Soon after Krasner began dating Pollock, in 1941, she brought him to the Matters’ home in New York’s Tudor City apartment complex. The women talked while the men sat silently. Mercedes Matter left the room to bathe baby Alex, and Krasner joined her, but the men remained quiet. Afterward, Herbert Matter said, “What a wonderful fellow,” as his wife reported in Jeffrey Potter’s 1985 oral biography of Pollock, To a Violent Grave. “I told him they didn’t seem to have had much to say to each other. ‘Not at all. Jackson said this is a terrific time to be living and that gave us enough to think about.’ So they had a perfect communion — always.”
The art here is mostly minor stuff, including lesser works by Krasner, Hofmann, Alexander Calder, and Pollock. The point is the connections: Krasner funneling Hofmann’s ideas to Pollock; Matter funneling his friend Calder’s biomorphic abstraction to Pollock; the Matters helping bring Pollock to the attention of dealer Peggy Guggenheim; Matter’s photos inspiring a Hofmann drip painting.
 MAN DRESSING: You can see how Herbert
Matter’s experimental abstract photographs
could have inspired Pollock. |
Landau makes a convincing case that Pollock drew inspiration for his drips and compositions from Matter’s experimental abstract photographs. You can observe the affinity between Pollock’s signature style and Matter’s Abstract Photograms (Electrical Discharges) (circa 1942-’43), which depicts loops of sparking electrical wires, his Abstract Photogram (circa 1942-’43), which depicts silhouetted skeins of wool or thread, and his Ink and Glycerin (1943), a photo of ink dripped into glycerin to create a smoky fluid abstraction that resembles jellyfish. Matter exhibited some of these in May 1943, before Pollock premiered his initial round of poured paintings at Guggenheim’s gallery that November.The exhibit concludes with the Alex Matter “Pollocks” and package. The paintings are mostly dense compositions of layered looping poured paint in various colors. A few resemble little lines of fireworks bursting across a blue page. I’m charmed by one featuring loops of gray green, black, and bluish white punctuated by tiny orange dots. Many feel polished, but none is much bigger than a couple of feet wide, so their effect is modest.

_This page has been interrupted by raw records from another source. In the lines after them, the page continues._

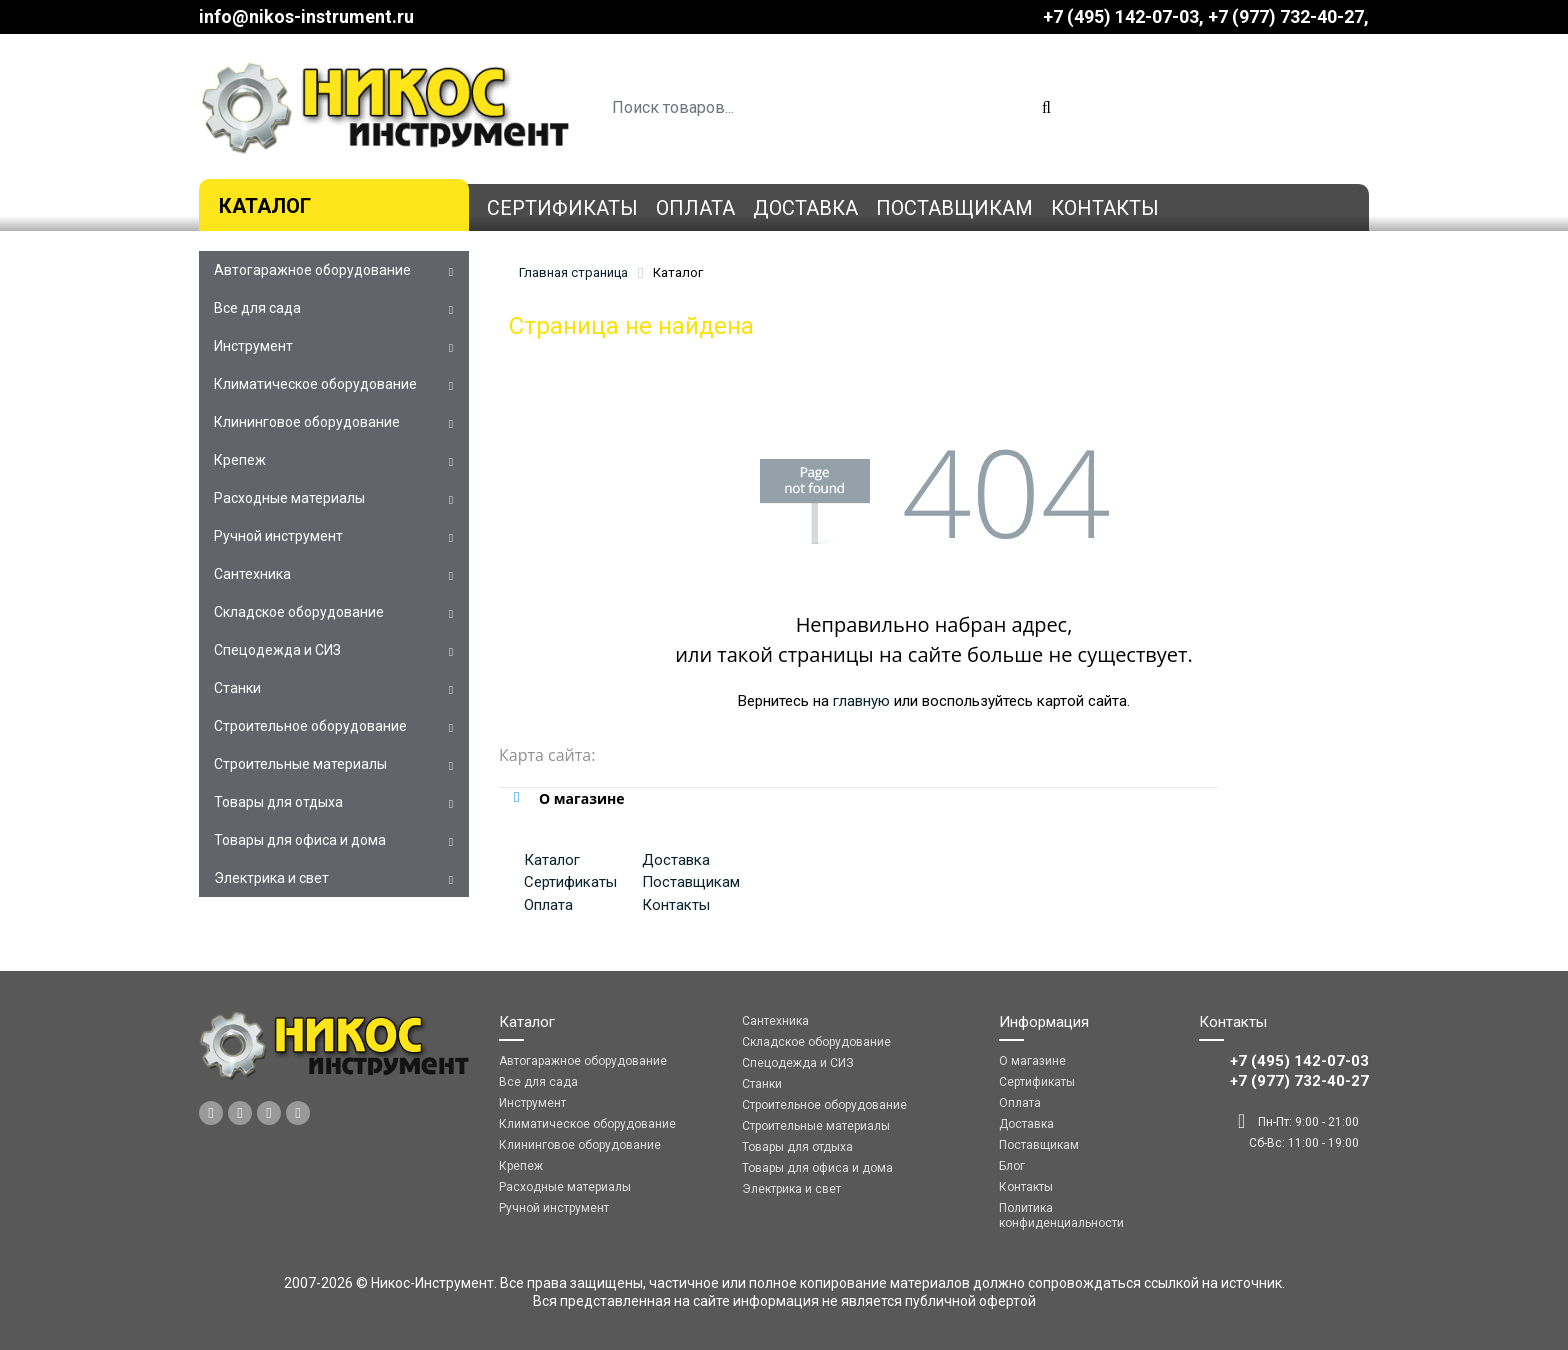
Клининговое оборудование (307, 422)
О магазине (1032, 1061)
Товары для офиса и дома (300, 840)
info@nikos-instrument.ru (306, 16)
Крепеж (240, 460)
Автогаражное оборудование (312, 270)
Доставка (805, 208)
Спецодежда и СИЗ (277, 650)
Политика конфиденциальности (1061, 1215)
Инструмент (253, 346)
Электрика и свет (271, 878)
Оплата (695, 208)
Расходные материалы (289, 498)
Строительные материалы (300, 764)
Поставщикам (954, 208)
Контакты (1105, 208)
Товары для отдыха (278, 802)
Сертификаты (562, 208)
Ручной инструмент (278, 536)
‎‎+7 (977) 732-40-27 (1286, 16)
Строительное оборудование (310, 726)
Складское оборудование (299, 612)
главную (861, 701)
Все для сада (257, 308)
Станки (237, 688)
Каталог (265, 206)
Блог (1012, 1166)
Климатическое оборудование (315, 384)
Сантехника (252, 574)
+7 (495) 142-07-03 (1121, 16)
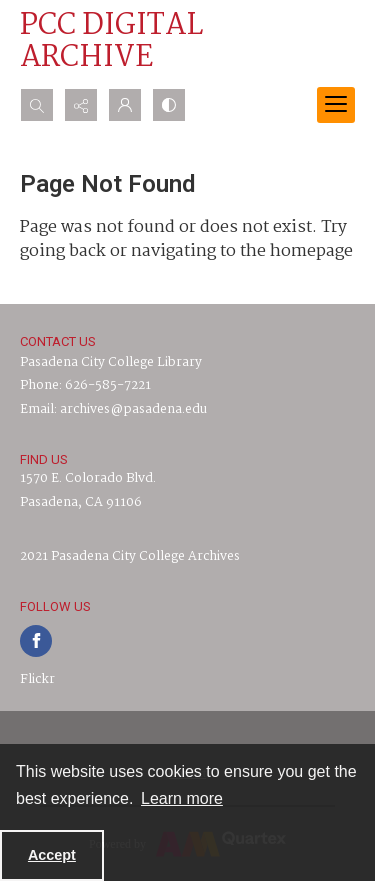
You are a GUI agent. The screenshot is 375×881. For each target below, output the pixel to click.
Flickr (37, 679)
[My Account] (125, 105)
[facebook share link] (36, 641)
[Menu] (336, 105)
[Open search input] (37, 105)
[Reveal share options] (81, 105)
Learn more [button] (182, 798)
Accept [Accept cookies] (52, 855)
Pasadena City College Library (111, 362)
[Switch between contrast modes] (169, 105)
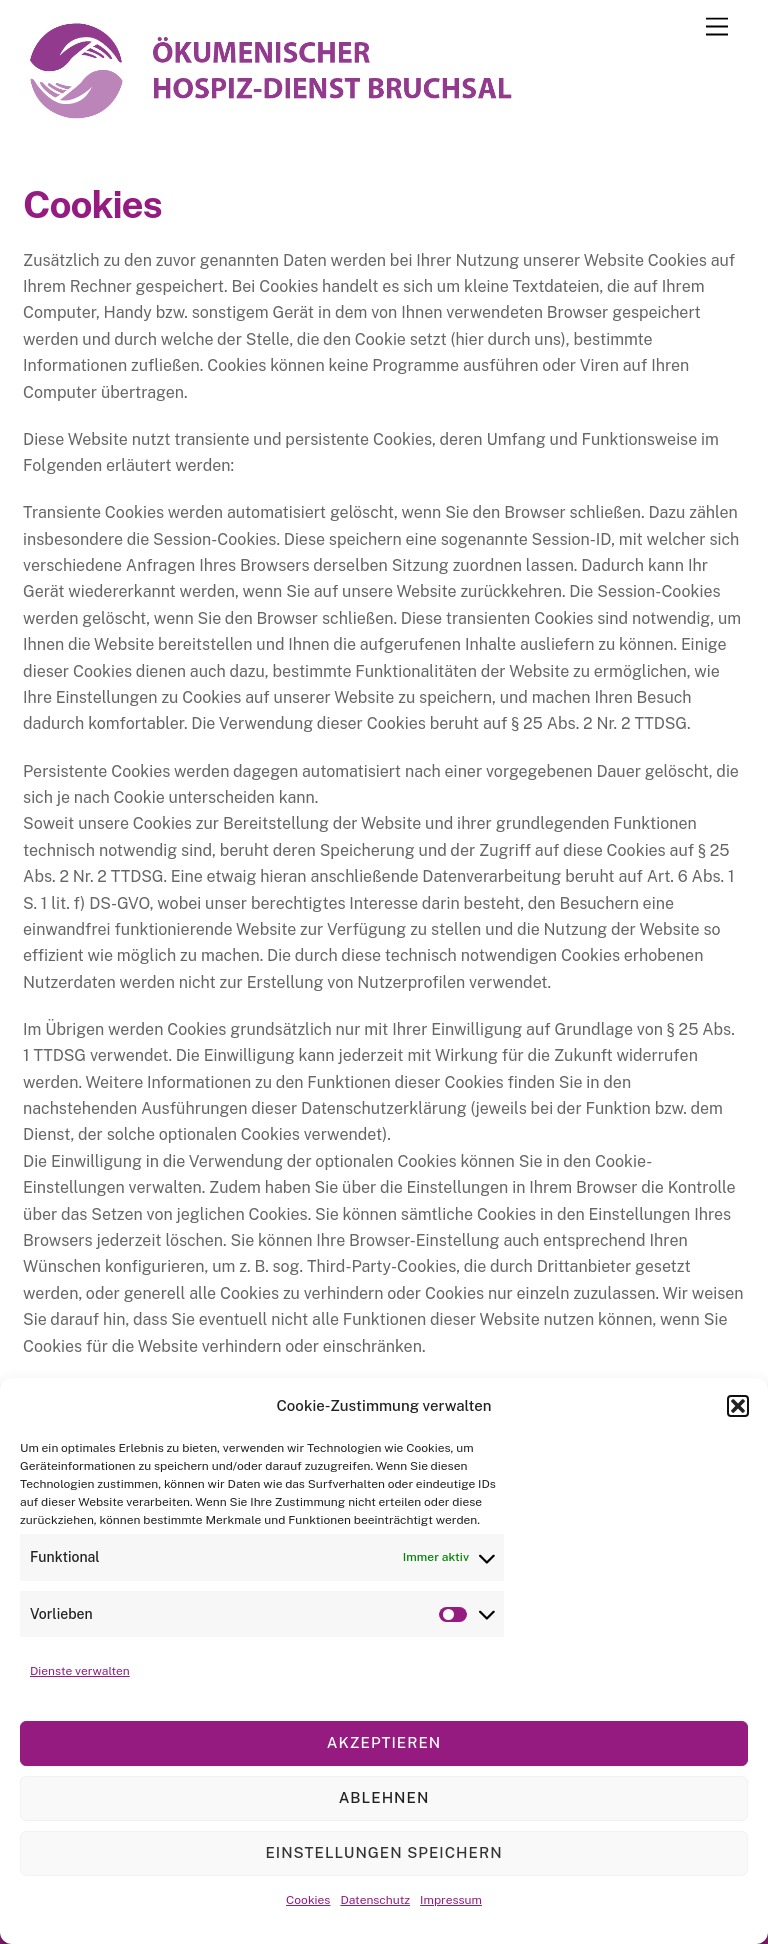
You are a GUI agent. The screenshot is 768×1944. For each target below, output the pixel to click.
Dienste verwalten (80, 1671)
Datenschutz (375, 1900)
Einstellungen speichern (383, 1852)
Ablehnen (384, 1797)
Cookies (308, 1900)
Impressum (451, 1900)
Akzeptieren (384, 1742)
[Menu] (717, 27)
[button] (738, 1406)
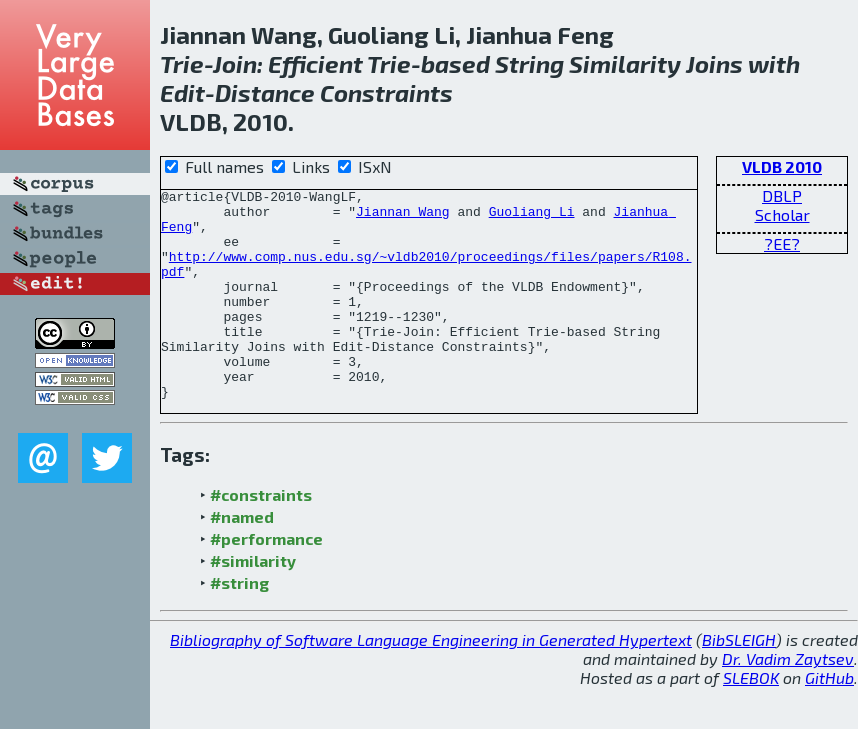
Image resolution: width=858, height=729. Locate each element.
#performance (266, 580)
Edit (182, 92)
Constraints (386, 92)
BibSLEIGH (739, 681)
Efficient (315, 63)
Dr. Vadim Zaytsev (788, 700)
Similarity (625, 63)
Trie (182, 63)
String (529, 63)
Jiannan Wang (403, 217)
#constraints (261, 536)
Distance (265, 92)
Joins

Landau was an early believer in the Matter “Pollocks,” saying in 2005: “This is a very important find in terms of filling in a major gap in Pollock’s œuvre.” Now, she and Cernuschi write that “the evidence, at this juncture, supports only the most tentative conclusions.” Still, they bend over backward to give these “Pollocks” the benefit of the doubt. The materials studies are subjected to a rigorous skepticism — the identifications may be faulty, the dating may rely on bad reference texts, the paints might not be found in good reference texts because they were custom experimental paints shipped from the Swiss art-supply shop of Matter’s brother-in-law, Robert “Robi” Rebetez.
Landau and Cernuschi see the glass as a quarter full: “Seven [of the paintings] actually contained materials whose patent dates or first dates of commercial availability did not lie beyond Pollock’s lifetime.” That, of course, doesn’t prove they’re Pollocks. Landau and Cernuschi point out that the MFA study says the possibility of Pollock’s “having painted, or simply started, some of them cannot, at this point, be categorically excluded.” But when the MFA researchers found post-Pollock materials, they were always in the earliest layers of the paintings. Someone would have to have started them after Pollock died and then let Pollock have his turn.